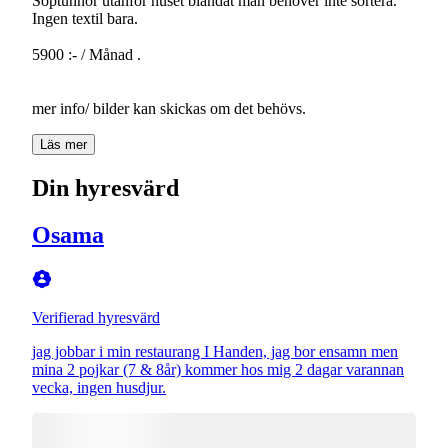
Soptunnor utanför huset blandat man behöver inte sortera.
Ingen textil bara.
5900 :- / Månad .
mer info/ bilder kan skickas om det behövs.
Läs mer
Din hyresvärd
Osama
Verifierad hyresvärd
jag jobbar i min restaurang I Handen, jag bor ensamn men
mina 2 pojkar (7 & 8år) kommer hos mig 2 dagar varannan
vecka, ingen husdjur.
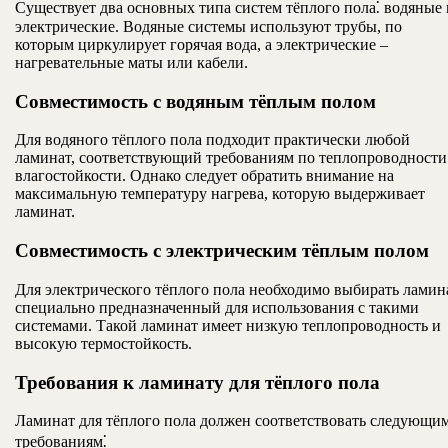
Существует два основных типа систем тёплого пола⁚ водяные 
электрические. Водяные системы используют трубы, по
которым циркулирует горячая вода, а электрические –
нагревательные маты или кабели.
Совместимость с водяным тёплым полом
Для водяного тёплого пола подходит практически любой
ламинат, соответствующий требованиям по теплопроводности
влагостойкости. Однако следует обратить внимание на
максимальную температуру нагрева, которую выдерживает
ламинат.
Совместимость с электрическим тёплым полом
Для электрического тёплого пола необходимо выбирать ламин
специально предназначенный для использования с такими
системами. Такой ламинат имеет низкую теплопроводность и
высокую термостойкость.
Требования к ламинату для тёплого пола
Ламинат для тёплого пола должен соответствовать следующи
требованиям⁚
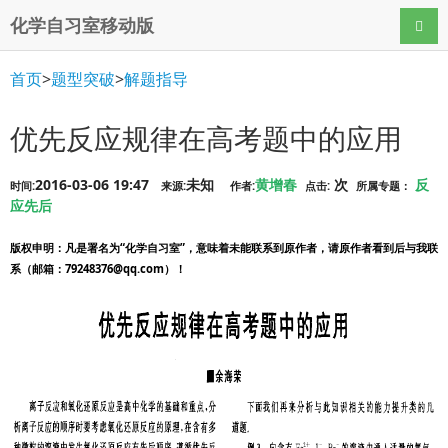
化学自习室移动版
导航
首页
>
题型突破
>
解题指导
优先反应规律在高考题中的应用
2016-03-06 19:47
未知
黄增春
次
反
时间:
来源:
作者:
点击:
所属专题：
应先后
版权申明
：凡是署名为“化学自习室”，意味着未能联系到原作者，请原作者看到后与我联
系（邮箱：79248376@qq.com）！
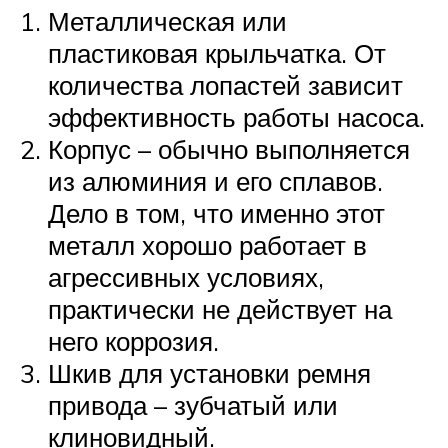
Металлическая или
пластиковая крыльчатка. От
количества лопастей зависит
эффективность работы насоса.
Корпус – обычно выполняется
из алюминия и его сплавов.
Дело в том, что именно этот
металл хорошо работает в
агрессивных условиях,
практически не действует на
него коррозия.
Шкив для установки ремня
привода – зубчатый или
клиновидный.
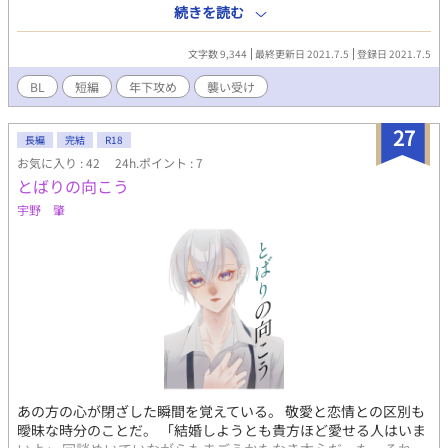
ャ男子大学生。童貞。遥とは挨拶をする程度の関係。 受け：青
続きを読む
柳 遥（あおやぎ はるか） 彰の近所に住んでいる美人
（男）。童貞を食うのが趣味。彰のことは前々から狙っていた。
文字数 9,344
最終更新日 2021.7.5
登録日 2021.7.5
話し方はゆっくりとしていて、やや語尾を伸ばし気味。 ◆あら
すじ ご近所に住んでいる青柳さんは、いかにも陰キャな彰にも明
BL
短編
年下攻め
襲い受け
るく挨拶をしてくれる。 ある日、青柳さんにお菓子を作りすぎた
ので食べていかないかと誘われ、家にお邪魔することに。 しかし
27
家に入った途端、青柳さんは彰を押し倒して蠱惑的に微笑んだ。
長編
完結
R18
「青柳さん、じゃなくってぇ…、はるか、って呼んでください…
お気に入り : 42
24h.ポイント : 7
♡」 「僕と、いいことしましょ…？ とーっても気持ちいい、え
とばりの向こう
っちなこと…♡」
宇野 肇
あの方の心が閉ざした瞬間を覚えている。 敬愛と恋情との区別も
曖昧な時分のことだ。 「結婚しようとも貴方ほど愛せる人はいま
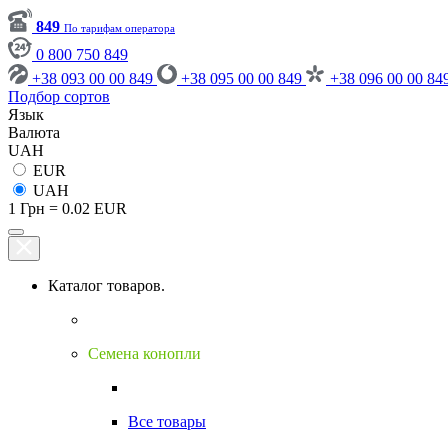
849
По тарифам оператора
0 800 750 849
+38 093 00 00 849
+38 095 00 00 849
+38 096 00 00 84
Подбор сортов
Язык
Валюта
UAH
EUR
UAH
1 Грн = 0.02 EUR
Каталог товаров.
Семена конопли
Все товары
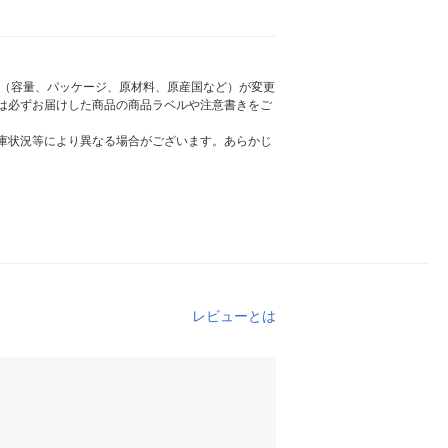
様（容量、パッケージ、原材料、原産国など）が変更
は必ずお届けした商品の商品ラベルや注意書きをご
庫状況等により異なる場合がございます。あらかじ
レビューとは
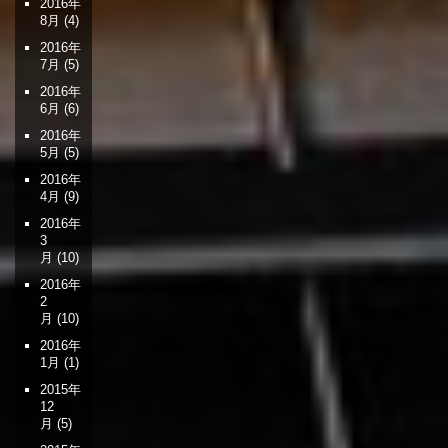
2016年
8月
(4)
2016年
7月
(5)
2016年
6月
(6)
2016年
5月
(5)
2016年
4月
(9)
2016年
3
月
(10)
2016年
2
月
(10)
2016年
1月
(1)
2015年
12
月
(5)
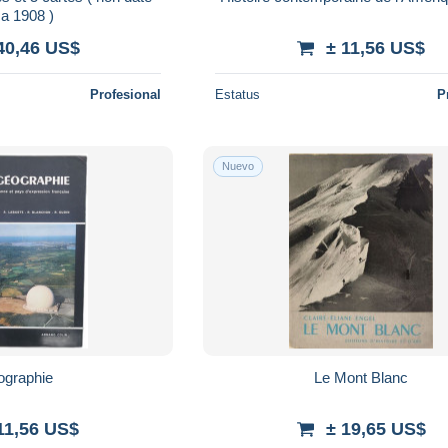
ca 1908 )
40,46 US$
± 11,56 US$
Profesional
Estatus
P
Nuevo
graphie
Le Mont Blanc
11,56 US$
± 19,65 US$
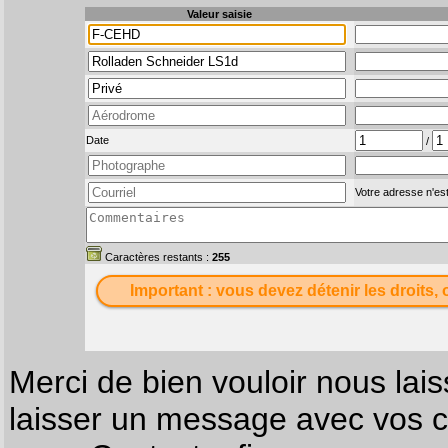
Valeur saisie
Date
/
Votre adresse n'est
Caractères restants :
255
Important : vous devez détenir les droits, 
Merci de bien vouloir nous lais
laisser un message avec vos c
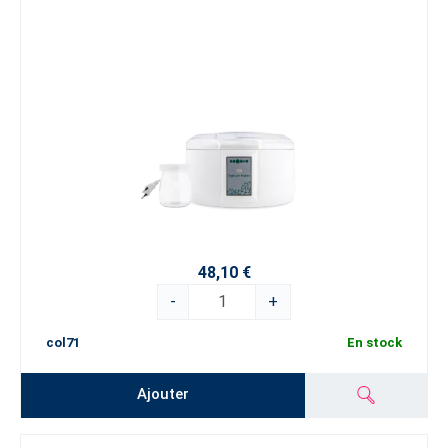
48,10 €
-
+
col71
En stock
Ajouter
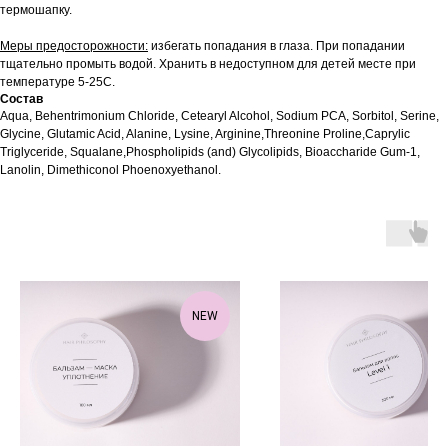
термошапку.
Меры предосторожности:
избегать попадания в глаза. При попадании
тщательно промыть водой. Хранить в недоступном для детей месте при
температуре 5-25С.
Состав
Aqua, Behentrimonium Chloride, Cetearyl Alcohol, Sodium PCA, Sorbitol, Serine,
Glycine, Glutamic Acid, Alanine, Lysine, Arginine,Threonine Proline,Caprylic
Triglyceride, Squalane,Phospholipids (and) Glycolipids, Bioaccharide Gum-1,
Lanolin, Dimethiconol Phoenoxyethanol.
NEW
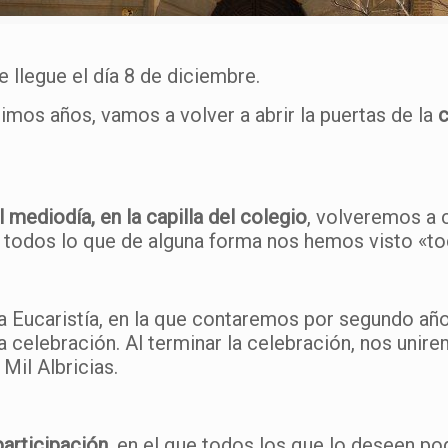
llegue el día 8 de diciembre.
imos años, vamos a volver a abrir la puertas de la
c
l mediodía, en la capilla del colegio
, volveremos a c
a todos lo que de alguna forma nos hemos visto «to
la Eucaristía, en la que contaremos por segundo a
a celebración. Al terminar la celebración, nos unir
Mil Albricias.
articipación
, en el que todos los que lo deseen p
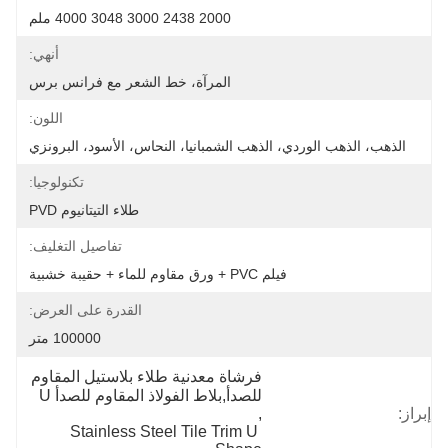
2000 2438 3000 3048 4000 ملم
أنهي:
المرآة، خط الشعر مع فرانس برس
اللون:
الذهب، الذهب الوردي، الذهب الشمبانيا، النحاس، الأسود، البرونزي
تكنولوجيا:
طلاء التيتانيوم PVD
تفاصيل التغليف:
فيلم PVC + ورق مقاوم للماء + حقيبة خشبية
القدرة على العرض:
100000 متر
فرشاة معدنية طلاء بلاستيل المقاوم 
للصدأ,بلاط الفولاذ المقاوم للصدأ U
إبراز:
, 
Stainless Steel Tile Trim U 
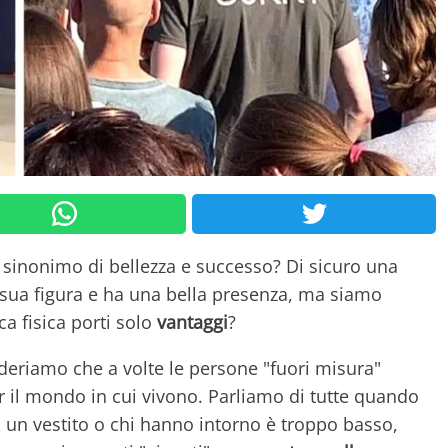
sinonimo di bellezza e successo? Di sicuro una
 sua figura e ha una bella presenza, ma siamo
ca fisica porti solo
vantaggi
?
deriamo che a volte le persone "fuori misura"
 il mondo in cui vivono. Parliamo di tutte quando
 un vestito o chi hanno intorno è troppo basso,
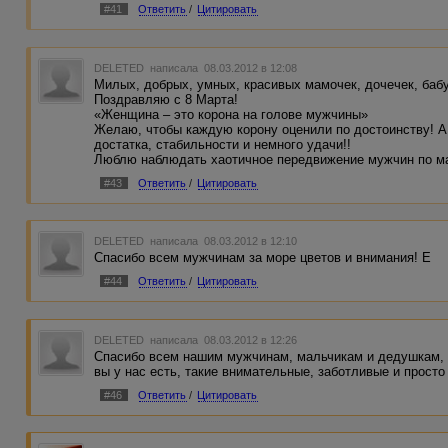
#41
Ответить
/
Цитировать
DELETED
написала 08.03.2012 в 12:08
Милых, добрых, умных, красивых мамочек, дочечек, бабу
Поздравляю с 8 Марта!
«Женщина – это корона на голове мужчины»
Желаю, чтобы каждую корону оценили по достоинству! А
достатка, стабильности и немного удачи!!
Люблю наблюдать хаотичное передвижение мужчин по ма
#43
Ответить
/
Цитировать
DELETED
написала 08.03.2012 в 12:10
Спасибо всем мужчинам за море цветов и внимания! Е
#44
Ответить
/
Цитировать
DELETED
написала 08.03.2012 в 12:26
Спасибо всем нашим мужчинам, мальчикам и дедушкам, а
вы у нас есть, такие внимательные, заботливые и просто к
#46
Ответить
/
Цитировать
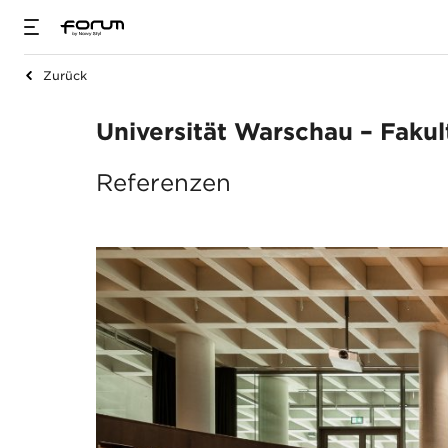
Zurück
Universität Warsch
Universität Warschau – Fakul
Referenzen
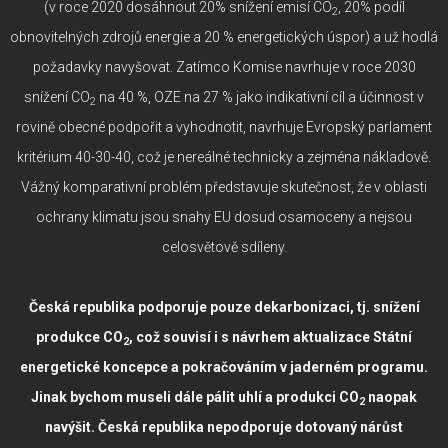
(v roce 2020 dosáhnout 20% snížení emisí CO
, 20% podíl
2
obnovitelných zdrojů energie a 20 % energetických úspor) a už hodlá
požadavky navyšovat. Zatímco Komise navrhuje v roce 2030
snížení CO
na 40 %, OZE na 27 % jako indikativní cíl a účinnost v
2
rovině obecné podpořit a vyhodnotit, navrhuje Evropský parlament
kritérium 40-30-40, což je nereálné technicky a zejména nákladově.
Vážný komparativní problém představuje skutečnost, že v oblasti
ochrany klimatu jsou snahy EU dosud osamoceny a nejsou
celosvětově sdíleny.
Česká republika podporuje pouze dekarbonizaci, tj. snížení
produkce CO
, což souvisí i s návrhem aktualizace Státní
2
energetické koncepce a pokračováním v jaderném programu.
Jinak bychom museli dále pálit uhlí a produkci CO
naopak
2
navýšit. Česká republika nepodporuje dotovaný nárůst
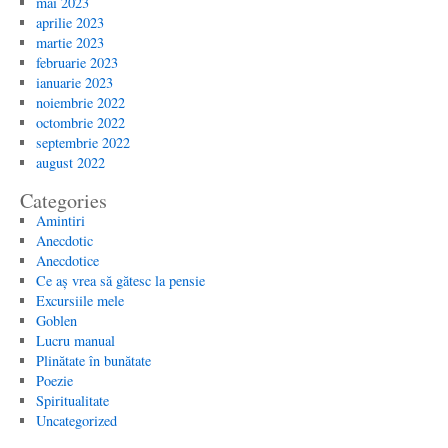
mai 2023
aprilie 2023
martie 2023
februarie 2023
ianuarie 2023
noiembrie 2022
octombrie 2022
septembrie 2022
august 2022
Categories
Amintiri
Anecdotic
Anecdotice
Ce aș vrea să gătesc la pensie
Excursiile mele
Goblen
Lucru manual
Plinătate în bunătate
Poezie
Spiritualitate
Uncategorized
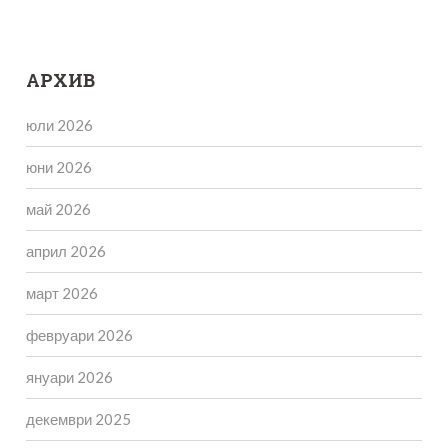
АРХИВ
юли 2026
юни 2026
май 2026
април 2026
март 2026
февруари 2026
януари 2026
декември 2025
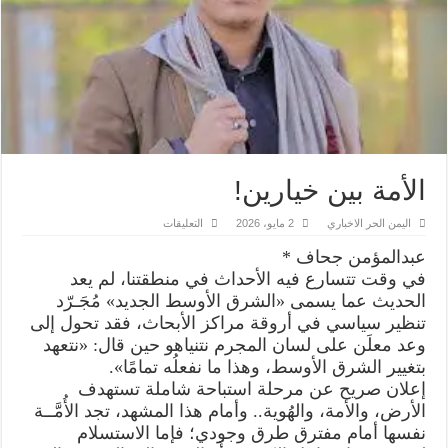
الأمة بين خيارين!
على
اليمن الحر الاخباري
2 مايو، 2026
التعليقات
الأمة
بين
عبدالمؤمن جحاف *
خيارين!
مغلقة
في وقت تتسارع فيه الأحداث في منطقتنا، لم يعد
الحديث عما يسمى «الشرق الأوسط الجديد» مُجَـرّد
تنظير سياسي في أروقة مراكز الأبحاث، فقد تحول إلى
وعد معلَن على لسان المجرم نتنياهو حين قال: «نتعهد
بتغيير الشرق الأوسط، وهذا ما نفعلُه تمامًا».
إعلان صريح عن مرحلة استباحة شاملة تستهدف
الأرض، والأمة، والهُوية.. و​أمام هذا المشهد، تجد الأُمَّــة
نفسها أمام مفترق طرق وجودي؛ فإما الاستسلام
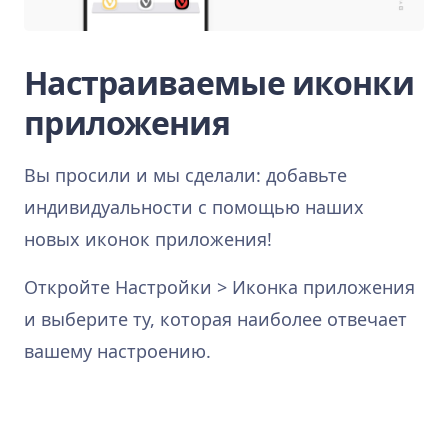
Настраиваемые иконки
приложения
Вы просили и мы сделали: добавьте
индивидуальности с помощью наших
новых иконок приложения!
Откройте Настройки > Иконка приложения
и выберите ту, которая наиболее отвечает
вашему настроению.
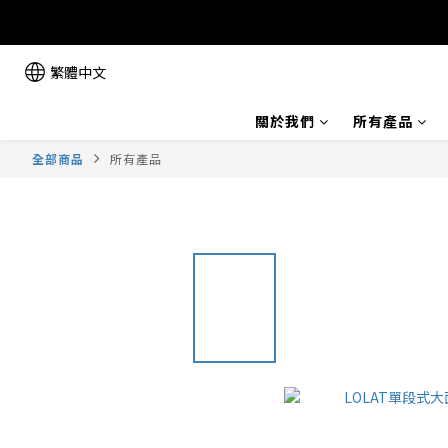
繁體中文
關於我們
所有產品
全部商品
所有產品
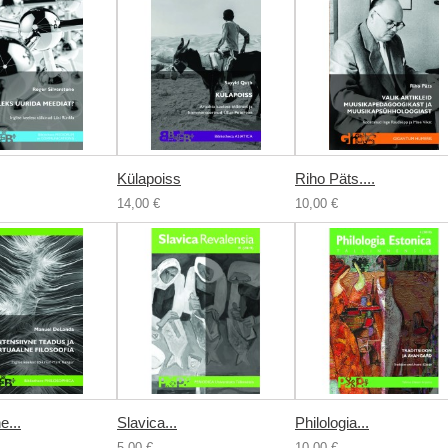
Külapoiss
Riho Päts....
14,00 €
10,00 €
e...
Slavica...
Philologia...
5,00 €
10,00 €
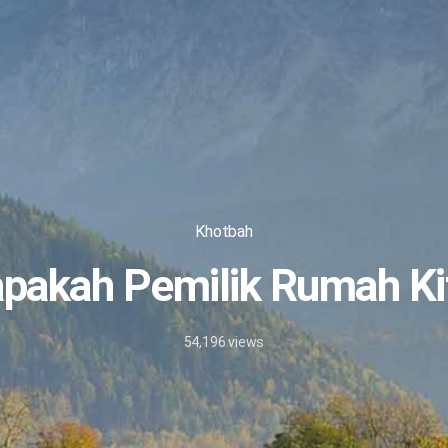
Khotbah
iapakah Pemilik Rumah Kit
54,196
views
18/6/2026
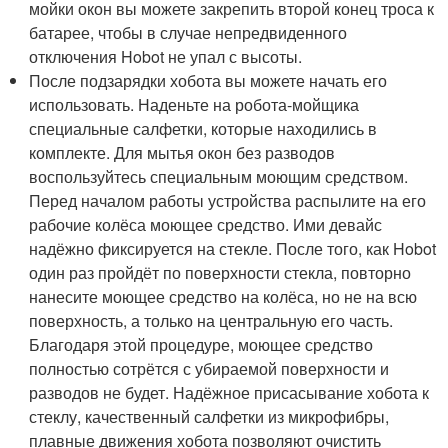
мойки окон вы можете закрепить второй конец троса к
батарее, чтобы в случае непредвиденного
отключения Hobot не упал с высоты.
После подзарядки хобота вы можете начать его
использовать. Наденьте на робота-мойщика
специальные салфетки, которые находились в
комплекте. Для мытья окон без разводов
воспользуйтесь специальным моющим средством.
Перед началом работы устройства распылите на его
рабочие колёса моющее средство. Ими девайс
надёжно фиксируется на стекле. После того, как Hobot
один раз пройдёт по поверхности стекла, повторно
нанесите моющее средство на колёса, но не на всю
поверхность, а только на центральную его часть.
Благодаря этой процедуре, моющее средство
полностью сотрётся с убираемой поверхности и
разводов не будет. Надёжное присасывание хобота к
стеклу, качественный салфетки из микрофибры,
плавные движения хобота позволяют очистить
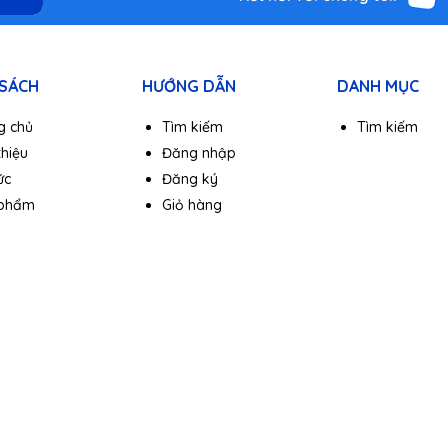
 đình mới lập thất....
 SÁCH
HƯỚNG DẪN
DANH MỤC
g chủ
Tìm kiếm
Tìm kiếm
thiệu
Đăng nhập
ức
Đăng ký
 phẩm
Giỏ hàng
++++
In the data above, please extract the lines from the first one through the line with "Для водяного тёплого", exactly, and keep pictures out.

Soptunnor utanför huset blandat man behöver inte sortera.
Ingen textil bara.
5900 :- / Månad .
mer info/ bilder kan skickas om det behövs.
Läs mer
Din hyresvärd
Osama
Verifierad hyresvärd
jag jobbar i min restaurang I Handen, jag bor ensamn men
mina 2 pojkar (7 & 8år) kommer hos mig 2 dagar varannan
vecka, ingen husdjur.
Существует два основных типа систем тёплого пола⁚ водяные 
электрические. Водяные системы используют трубы, по
которым циркулирует горячая вода, а электрические –
нагревательные маты или кабели.
Совместимость с водяным тёплым полом
Для водяного тёплого пола подходит практически любой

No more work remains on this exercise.